Agassiz, which he accepted, after having obtained from his government an honorable discharge. He entered upon his duties in Cambridge in the spring of 1848, and at the close of the academic year started with 12 of his pupils upon a scientific exploration of the shores of Lake Superior. The results of this journey are contained in the volume entitled "Lake Superior," the narrative part of which was written by Mr. J. Eliot Cabot, together with the reports of the lectures the professor delivered at the close of each day. Dr. J. Le Conte contributed the account of the coleop-tera. In 1848, in conjunction with Dr. A. A. Gould, he published "Principles of Zoology," for the use of schools and colleges. From that period Prof. Agassiz has devoted his time alternately to teaching and making original investigations. Besides his university lectures he has delivered in the winters courses of lectures in different parts of the country, while exploring its natural history. In these excursions he has been accompanied by assistants, and the collections he has made are the most complete extant, embracing the whole range of the animal kingdom.
In this manner he has traversed the country from Lake Superior to the gulf of Mexico, and from the Atlantic coast to the valley of the Mississippi, delivering courses of lectures in Savannah, Mobile, New Orleans, St. Louis, Cincinnati, and many other places, besides those already mentioned.
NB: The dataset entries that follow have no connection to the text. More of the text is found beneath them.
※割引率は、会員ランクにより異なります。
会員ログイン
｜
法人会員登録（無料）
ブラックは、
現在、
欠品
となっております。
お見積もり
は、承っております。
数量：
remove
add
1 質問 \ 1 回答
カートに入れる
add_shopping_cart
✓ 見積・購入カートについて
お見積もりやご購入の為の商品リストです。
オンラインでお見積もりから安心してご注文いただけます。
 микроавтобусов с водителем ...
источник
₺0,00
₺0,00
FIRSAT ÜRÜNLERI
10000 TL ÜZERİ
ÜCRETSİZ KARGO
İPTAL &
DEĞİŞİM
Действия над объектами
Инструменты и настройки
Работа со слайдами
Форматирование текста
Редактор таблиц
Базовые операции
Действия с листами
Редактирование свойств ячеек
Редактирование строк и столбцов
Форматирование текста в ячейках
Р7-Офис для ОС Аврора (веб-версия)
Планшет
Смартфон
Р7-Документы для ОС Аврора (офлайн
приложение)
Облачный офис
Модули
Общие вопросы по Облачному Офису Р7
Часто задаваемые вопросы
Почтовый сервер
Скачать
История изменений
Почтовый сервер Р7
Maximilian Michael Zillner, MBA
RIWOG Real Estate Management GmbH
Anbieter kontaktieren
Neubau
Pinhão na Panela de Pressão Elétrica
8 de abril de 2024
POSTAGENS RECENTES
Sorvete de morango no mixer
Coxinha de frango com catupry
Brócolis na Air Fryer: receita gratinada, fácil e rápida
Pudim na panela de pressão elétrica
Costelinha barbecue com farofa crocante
In 1850 he spent the winter upon the reef of Florida, in the service of the coast survey, ascertaining the mode of growth and the direction of the increase of the reef. In the following summer he explored the state of New York with Prof. James Hall, and afterward he visited again the most important localities with his pupils. In 1852 he accepted a professorship of comparative anatomy in the medical college of Charleston, S. C., which he retained for two successive winters, making at the same time a thorough study of the marine animals of that coast, and extending his excursions to Georgia and North Carolina; but finding the climate injurious to his constitution, he resigned the situation, and returned to reside permanently at the north. In 1808 he was appointed a non-resident professor in Cornell university, at Ithaca, N. Y. - Since 1855 his attention has been largely devoted to the arrangement of the materials collected in these explorations.